Because it leads you to limit yourself.
It’s easy to become limited by your own narrative.
Just because something isn’t the kind of thing you do, doesn’t mean it can’t be.
Now, on to this week’s ideas…
“Most conversations nowadays are one-sided, involving one party simply waiting for his or her turn to speak. The Conversation Dinner was something else. It felt like a joint effort to speculate and explore themes shared by all of humanity; understanding each other was an integral part of the process.”
It’s one thing to have a good conversation at dinner, but it’s another to have a Conversation Dinner.
Christina Ling explains how to create a Conversation Dinner, inspired by a series of events organized by the Oxford Muse Foundation to develop new methods to improve personal, professional, and intercultural relationships.
A Conversation Dinner brings together a group of people for dinner, separates them into pairs of people who didn’t know each other previously, and presents them with a menu of conversation topics to discuss throughout the meal.
Sample conversation menu topics include questions like “How have your priorities changed over the years?,” “What are you rebelling against now?,” and “What do you need that money cannot buy?”
“We need to stop telling them, ‘Get a mentor and you will excel,’ Instead we need to tell them, ‘Excel and you will get a mentor.’”
Most people misunderstand what it means to have a mentor and how to acquire one.
He points out people misunderstand the purpose of internships, use the term mentorship when they shouldn’t, and become overdependent on mentors to solve their problems.
“How would we feel if one company controlled 92 percent of the global construction and engineering trade? Or 92 percent of the world’s paper and forest products? Would we worry that their power and influence had breached a reasonable threshold, or would we just think they were awesome innovators, as we do with Google?”
No matter how you feel about Amazon, Apple, Facebook, Google, and government regulation, you should read this Esquire article.

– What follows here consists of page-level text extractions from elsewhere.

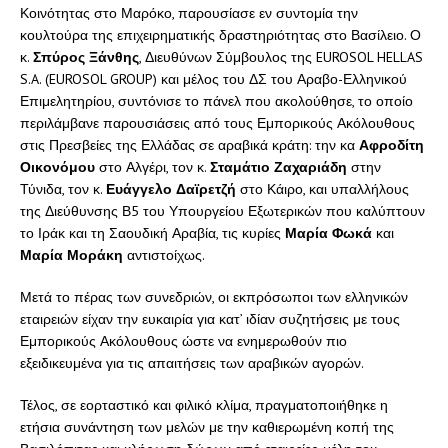
Κοινότητας στο Μαρόκο, παρουσίασε εν συντομία την
κουλτούρα της επιχειρηματικής δραστηριότητας στο Βασίλειο. Ο
κ.
Σπύρος Ξάνθης
, Διευθύνων Σύμβουλος της EUROSOL HELLAS
S.A. (EUROSOL GROUP) και μέλος του ΔΣ του Αραβο-Ελληνικού
Επιμελητηρίου, συντόνισε το πάνελ που ακολούθησε, το οποίο
περιλάμβανε παρουσιάσεις από τους Εμπορικούς Ακόλουθους
στις Πρεσβείες της Ελλάδας σε αραβικά κράτη: την κα
Αφροδίτη
Οικονόμου
στο Αλγέρι, τον κ.
Σταμάτιο Ζαχαριάδη
στην
Τύνιδα, τον κ.
Ευάγγελο Δαϊρετζή
στο Κάιρο, και υπαλλήλους
της Διεύθυνσης Β5 του Υπουργείου Εξωτερικών που καλύπτουν
το Ιράκ και τη Σαουδική Αραβία, τις κυρίες
Μαρία Φωκά
και
Μαρία Μοράκη
αντιστοίχως.
Μετά το πέρας των συνεδριών, οι εκπρόσωποι των ελληνικών
εταιρειών είχαν την ευκαιρία για κατ’ ιδίαν συζητήσεις με τους
Εμπορικούς Ακόλουθους ώστε να ενημερωθούν πιο
εξειδικευμένα για τις απαιτήσεις των αραβικών αγορών.
Τέλος, σε εορταστικό και φιλικό κλίμα, πραγματοποιήθηκε η
ετήσια συνάντηση των μελών με την καθιερωμένη κοπή της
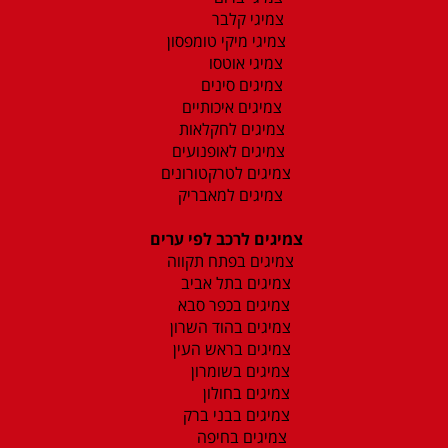
צמיגי קלבר
צמיגי מיקי טומפסון
צמיגי אוטסו
צמיגים סינים
צמיגים איכותיים
צמיגים לחקלאות
צמיגים לאופנועים
צמיגים לטרקטורונים
צמיגים למאבריק
צמיגים לרכב לפי ערים
צמיגים בפתח תקווה
צמיגים בתל אביב
צמיגים בכפר סבא
צמיגים בהוד השרון
צמיגים בראש העין
צמיגים בשומרון
צמיגים בחולון
צמיגים בבני ברק
צמיגים בחיפה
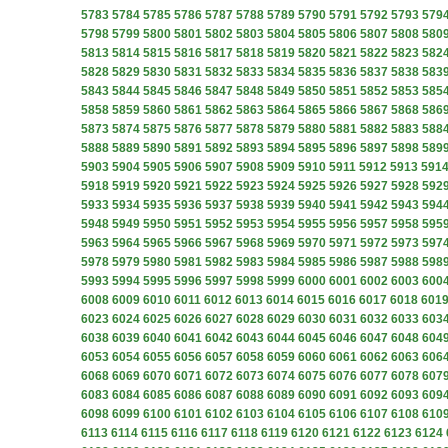
5783
5784
5785
5786
5787
5788
5789
5790
5791
5792
5793
579
5798
5799
5800
5801
5802
5803
5804
5805
5806
5807
5808
580
5813
5814
5815
5816
5817
5818
5819
5820
5821
5822
5823
582
5828
5829
5830
5831
5832
5833
5834
5835
5836
5837
5838
583
5843
5844
5845
5846
5847
5848
5849
5850
5851
5852
5853
585
5858
5859
5860
5861
5862
5863
5864
5865
5866
5867
5868
586
5873
5874
5875
5876
5877
5878
5879
5880
5881
5882
5883
588
5888
5889
5890
5891
5892
5893
5894
5895
5896
5897
5898
589
5903
5904
5905
5906
5907
5908
5909
5910
5911
5912
5913
591
5918
5919
5920
5921
5922
5923
5924
5925
5926
5927
5928
592
5933
5934
5935
5936
5937
5938
5939
5940
5941
5942
5943
594
5948
5949
5950
5951
5952
5953
5954
5955
5956
5957
5958
595
5963
5964
5965
5966
5967
5968
5969
5970
5971
5972
5973
597
5978
5979
5980
5981
5982
5983
5984
5985
5986
5987
5988
598
5993
5994
5995
5996
5997
5998
5999
6000
6001
6002
6003
600
6008
6009
6010
6011
6012
6013
6014
6015
6016
6017
6018
601
6023
6024
6025
6026
6027
6028
6029
6030
6031
6032
6033
603
6038
6039
6040
6041
6042
6043
6044
6045
6046
6047
6048
604
6053
6054
6055
6056
6057
6058
6059
6060
6061
6062
6063
606
6068
6069
6070
6071
6072
6073
6074
6075
6076
6077
6078
607
6083
6084
6085
6086
6087
6088
6089
6090
6091
6092
6093
609
6098
6099
6100
6101
6102
6103
6104
6105
6106
6107
6108
610
6113
6114
6115
6116
6117
6118
6119
6120
6121
6122
6123
6124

Scott Galloway offers a look at how powerful these companies have become and explains why he believes the four biggest tech companies should be broken up.
Long story short?
“A key part of a healthy economic cycle is pruning firms when they become invasive, cause premature death, and won’t let other firms emerge. The breakup of big tech should and will happen, because we’re capitalists. It’s time.”
“Never assume the motives of others are, to them, less noble than yours are to you.”
Silicon Valley visionary John Perry Barlow passed away recently and Kottke.org marked the occasion by sharing this list of 25 Principles of Adult Behavior he wrote 40 years ago.
They include to avoid the pursuit of happiness, praise at least as often as you disparage, and expand your sense of the possible.
“Convenience seems to make our decisions for us, trumping what we like to imagine are our true preferences.”
How often do you choose the easiest option?
In this The New York Times column, Tim Wu (author of The Master Switch, which I also recommend) explains why convenience is the most underestimated force in the world and what that means for us.
He suggests you make an effort to embrace inconvenience because that’s where individuality is found.
“You’ll get far better results by making one strong point per well-told story. Because it’s not what you say, it’s what gets remembered that matters!”
If you want more people to talk about your product, creation, or service, this is worth a read.
Keri Vandongen shares a collection of 10 storytelling hacks from storytelling experts including to feature your ideal customer as a reluctant hero in your story, include the element of surprise, and focus on one “phrase that pays.”
“The only way to build a sustainable audience is to show up. Over and over again. More often and longer than most people feel comfortable with.”
Don’t be intimidated by the title of this post — it doesn’t actually include 100 rules (you’ll see).
“Providing a sense of progression is a form of feedback and is a key component of making unpleasant tasks more manageable.”
It’s hard enough to get people to develop habits they want to develop, but what about the ones they don’t want to develop?
Nir Eyal breaks down how to get people to do things they don’t want to do and suggests there are three key elements to focus on including to break down tasks into small chunks, reduce people’s pain by showing them their progress, and offer extrinsic rewards.
“Happiness studies seem to be a way of convincing people they’re happy — or could be happy — even as they’re being dealt increasingly bad hands in terms of things like income inequality, educational affordability, and access to health care.”
In his new book Happier? The History of a Cultural Movement That Aspired to Transform America, cultural historian Daniel Horowitz examines how our rising interest in happiness may actually prevent us from being happy.
He examines the down side of positive psychology and points to research that shows as we’ve become more preoccupied with the idea of happiness, our overall happiness has decreased.
“Fitness talks muscles before spine. Gymnasts focus on how they are moving their body — and they also just happen to have awesome posture and a really strong core.”
This 13-minute TEDx Talk might change the way you sit and stand.
Roger Frampton breaks down why chairs are your enemy, explains why the most common exercise metrics are flawed, and suggests you’d be better served to model your posture after what came natural to you as a child.